Despite all of this the adoption by some 90% of the delegates to the CAW Council of a recommendation from CAW National President Buzz Hargrove supporting the Magna agreement could still be seen as a powerful endorsement of this ostensibly innovative agreement that continues trends evident in the CAW over the past decade. (See Inside the CAW Jacket circa 2006). Not quite.
First of all the national leadership began to implement the Magna agreement before the CAW Council had a chance to vote on it. So on December 7 the delegates were being presented with what amounted to a fait accompli. Second of all, one must also question how meaningful a vote is from a council that hasn't voted down a single recommendation from the CAW National President over the past 15 years.
Then there are the matters of how the debate was run and the way the vote was cast. Many of those who spoke at the microphones in support of the Magna Agreement were appointed members of CAW staff. They were carrying out their marching orders with no regard for the fact that their role should be limited to implementing CAW policy rather than playing a direct role in determining what it will be. Delegates to the council were elected by the CAW membership to do the latter not them.
Then when the debate concluded the person chairing the meeting and overseeing the debate threw impartiality to the wind by making a long winded intervention in support of the National President's recommendation. This was clearly done to decisively sway the outcome of the vote.
Intimidation
The icing on the cake came when he abruptly declared that the vote would be held by having the delegates cast their votes by standing up to show how they were voting. This meant that those who were opposed to the recommendation had to do so under the watchful eyes of all of the delegates along with the top CAW leadership and their small army of staff representatives who service the delegates' local unions. Given this it is more than reasonable to suggest that the pressure put on the delegates to vote for the recommendation was considerable. Indeed, it amounted to naked intimidation.
Furthermore, the use of intimidation was not limited to the CAW Council meeting. Just prior to the meeting the President of one large CAW local threatened delegates from his local who he expected to go to the microphones to speak against the Magna agreement.
In effect, this sordid episode not only reinforced the CAW's increasing support of labour - management cooperation policies. It also reinforced the leadership's willingness to resort to intimidation at the expense of the severely limited degree of internal democracy there is in the CAW at the national level. This was another immediate and notable consequence of the Magna agreement.
Volumes could be written concerning what these things mean in terms of the kind of labour movement we will have in Canada in the wake of the Magna agreement and the CAW Council vote sanctioning it. A lot will depend upon whether the notoriously non-unionized corporations Buzz Hargrove has offered a Magna type agreement to will accept the offer. If they accept it the Canadian labour movement will both get bigger and be even more closely wedded to Capital than it already is. Unions will further resemble service organizations.

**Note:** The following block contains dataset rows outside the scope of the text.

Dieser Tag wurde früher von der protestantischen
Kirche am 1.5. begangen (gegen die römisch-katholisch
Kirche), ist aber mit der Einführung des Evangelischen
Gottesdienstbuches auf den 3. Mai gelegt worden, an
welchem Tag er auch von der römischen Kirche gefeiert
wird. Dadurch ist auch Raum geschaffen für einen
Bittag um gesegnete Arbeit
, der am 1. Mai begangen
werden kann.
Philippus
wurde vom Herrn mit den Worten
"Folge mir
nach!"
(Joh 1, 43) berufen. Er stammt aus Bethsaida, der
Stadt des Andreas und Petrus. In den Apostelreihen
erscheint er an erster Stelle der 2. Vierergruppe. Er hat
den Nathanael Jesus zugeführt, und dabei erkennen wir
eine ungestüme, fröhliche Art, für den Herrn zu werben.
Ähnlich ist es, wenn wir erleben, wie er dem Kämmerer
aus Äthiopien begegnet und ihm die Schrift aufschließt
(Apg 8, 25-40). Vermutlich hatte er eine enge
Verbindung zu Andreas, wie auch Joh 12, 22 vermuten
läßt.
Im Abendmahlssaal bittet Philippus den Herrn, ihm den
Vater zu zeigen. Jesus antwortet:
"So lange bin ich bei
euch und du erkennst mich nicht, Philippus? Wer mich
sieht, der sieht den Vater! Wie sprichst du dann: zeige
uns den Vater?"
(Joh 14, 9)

The timid façade of a labour movement we presently have will look radical by comparison. This is largely because traditional collective agreements still afford workers an opportunity to organize collectively and to exercise their collective power as workers.

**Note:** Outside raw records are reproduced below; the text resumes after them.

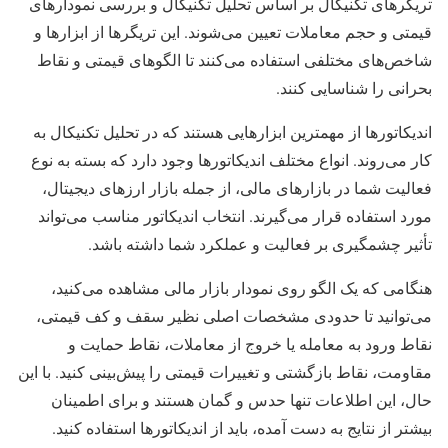
تریگرهای تکنیکال بر اساس تحلیل تکنیکال و بررسی نمودارهای
قیمتی و حجم معاملات تعیین می‌شوند. این تریگرها از ابزارها و
شاخص‌های مختلفی استفاده می‌کنند تا الگوهای قیمتی و نقاط
بحرانی را شناسایی کنند.
اندیکاتورها از مهمترین ابزارهایی هستند که در تحلیل تکنیکال به
کار می‌روند. انواع مختلف اندیکاتورها وجود دارد که بسته به نوع
فعالیت شما در بازارهای مالی، از جمله بازار ارزهای دیجیتال،
مورد استفاده قرار می‌گیرند. انتخاب اندیکاتور مناسب می‌تواند
تأثیر چشمگیری بر فعالیت و عملکرد شما داشته باشد.
هنگامی که یک الگو روی نمودار بازار مالی مشاهده می‌کنید،
می‌توانید تا حدودی مشخصات اصلی نظیر سقف و کف قیمتی،
نقاط ورود به معامله یا خروج از معاملات، نقاط حمایت و
مقاومت، نقاط بازگشتی و تغییرات قیمتی را پیش‌بینی کنید. با این
حال، این اطلاعات تنها حدس و گمان هستند و برای اطمینان
بیشتر از نتایج به دست آمده، باید از اندیکاتورها استفاده کنید.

However if these corporations reject the offer we cannot just expect more of the same as we have seen recently. We will almost certainly see generally weaker union contracts negatively affected by the willingness of the Canada's largest private sector union to indefinitely give up the right to strike in exchange for voluntary recognition agreements.

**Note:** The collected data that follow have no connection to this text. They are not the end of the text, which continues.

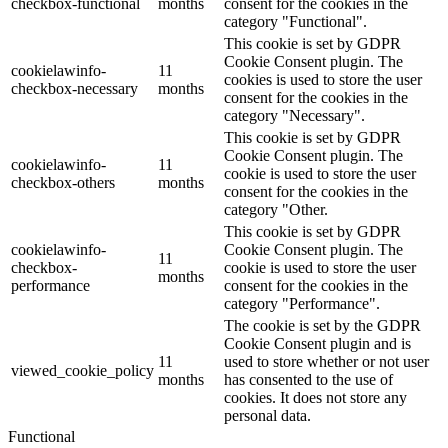
checkbox-functional
months
consent for the cookies in the
category "Functional".
This cookie is set by GDPR
Cookie Consent plugin. The
cookielawinfo-
11
cookies is used to store the user
checkbox-necessary
months
consent for the cookies in the
category "Necessary".
This cookie is set by GDPR
Cookie Consent plugin. The
cookielawinfo-
11
cookie is used to store the user
checkbox-others
months
consent for the cookies in the
category "Other.
This cookie is set by GDPR
cookielawinfo-
Cookie Consent plugin. The
11
checkbox-
cookie is used to store the user
months
performance
consent for the cookies in the
category "Performance".
The cookie is set by the GDPR
Cookie Consent plugin and is
11
used to store whether or not user
viewed_cookie_policy
months
has consented to the use of
cookies. It does not store any
personal data.
Functional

Nonetheless, both of these outcomes can be avoided if we work for the emergence of a new left within the pan-Canadian labour movement. This left would not expect to transform the existing structures and would necessarily embody solidarity unionism rooted at the labour movement's base. It would have the task of forging a revived labour movement from the bottom up. This left would be determined to truly fight for changes vital to both rebuilding union power anew and to confronting Capital and its agenda.